Courtney Browne

Personal information
- Full name: Courtney Oswald Browne
- Born: 7 December 1970 (age 55) Lambeth, London, England
- Batting: Right-handed
- Role: Wicket keeper

Career statistics
| Competition | Test | ODI |
| Matches | 20 | 46 |
| Runs scored | 387 | 415 |
| Batting average | 16.12 | 17.29 |
| 100s/50s | 0/1 | 0/0 |
| Top score | 68 | 46* |
| Catches/stumpings | 79/2 | 59/9 |

Medal record
Men's Cricket
Representing West Indies
ICC Champions Trophy
| Winner | 2004 England |  |
- Source: Cricinfo, 25 January 2006

= Courtney Browne =

Barbadian cricketer

Courtney Oswald Browne (born 7 December 1970) is a former English-born cricketer. He is a right-handed wicketkeeping batsman. He is the only West Indian Test cricketer to have been born in England. He was a member of the West Indies team that won the 2004 ICC Champions Trophy, and had a major role in winning the final.

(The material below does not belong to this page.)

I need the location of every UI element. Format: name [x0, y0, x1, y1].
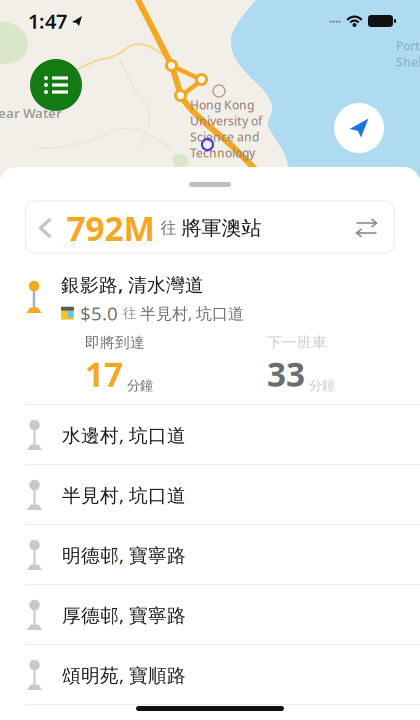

Browne was captaining Barbados when he got his first call up to the West Indies side in April 1995. He struggled to hold his place in the side and after 13 Tests he was dropped and didn't return until 3 years later for the ICC Knockout tournament in Kenya. He was soon dropped again, replaced by Ridley Jacobs. His career seemed over but he got a surprise recall for the 2004 ICC Champions Trophy in England. He was the hero in the final, his partnership with Ian Bradshaw saw them home at The Oval. After a year as first choice keeper he decided this time to leave on his own terms, retiring for 'personal reasons'.

He is a former captain of LIME Sports Club, and competed in the Barbados Cricket Association Division 1 championship.